Thursday, March 15, 2012

Rain, Germs and Your Health

It is raining. It has rained. Bucketfulls.

There is a virus circulating. It has circulated. Debilitating.

We are racing. We have raced. Both exhilarating and draining.


If ever there was a time and a place to augment this 'thing', it is now, it is here and the thing is how we deal with the circumstance.


The three facts listed above combine to give us yet another opportunity to put our knowledge into play and convert it to wisdom.


We all know that riding in the cold, dark, windy, rainy winter in the Pacific Northwest is flirting with disaster. I don't care how many lights, reflectors, bright colors or glow sticks you have on your bike, you are no match for a teen-aged texter behind the wheel of a two ton SUV in the dark.

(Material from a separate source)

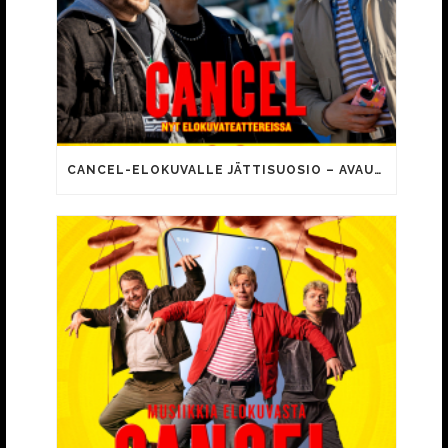
CANCEL-ELOKUVALLE JÄTTISUOSIO – AVAUSPÄIVÄNÄ JO 15 492 KATSOJAA!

Riding in the rain is a character builder, you say? OK, at your wake I will say, "He had character" to your grieving family. Ride and train inside wise one. The summer will soon be here.


We all know that we need to wash our hands and cough into our arm. We need to eat right, stay hydrated and get plenty of sleep. The latter despite the cruel joke played on us every year by the 1% looking to increase productivity at the expense of our health. When a strain makes the rounds it usually does so with a touch of vigor. I will get a flu shot the day we officially surrender to Big Pharma, BUT they will have to catch me, tie me down and heavily sedate before I will allow the .gov stick a needle in my arm. So? So I eat as pre-hab, as clean as I can afford. Drink lots of water FROM MY WELL, and get as much sleep as duty decides. If one of those insidious bugs catches me in a weak, recovering moment, oh, well. I will also do my best not to give it to you like I give you free advice. (insert laughter here)


Coach Grandma used to say that you can train IF the cold, virus, bug or congestion is above your neck. If it is centered in your head, keep on keeping on. You might want to throttle back your intensity some, but aerobic work is fine. If it is in your chest or GI, take some time off. Let it run its course. You are well aware of CG's sayings there, too. The one's about chicken soup, vitamin C and an afghan by fireside.


Bottom line is to use your resting heart rate as a barometer. If you know what your RHR is, even a 5 bpm increase could indicate that you are, 1) Not recovered from your prior workout, or 2) Fighting an infection. Or both. Do the wise thing. Listen to what your body is saying.


It is speaking. It has spoken. Relentlessly.

It is changing. It has changed. Miraculously.

It is adapting. It has adapted. Knowledge to wisdom.


Ride inside. Eat right. Drink often. Sleep deep. Race hard.


Graphic: Just three of the many reasons to use the CompuTrainer: Rain, germs and your health.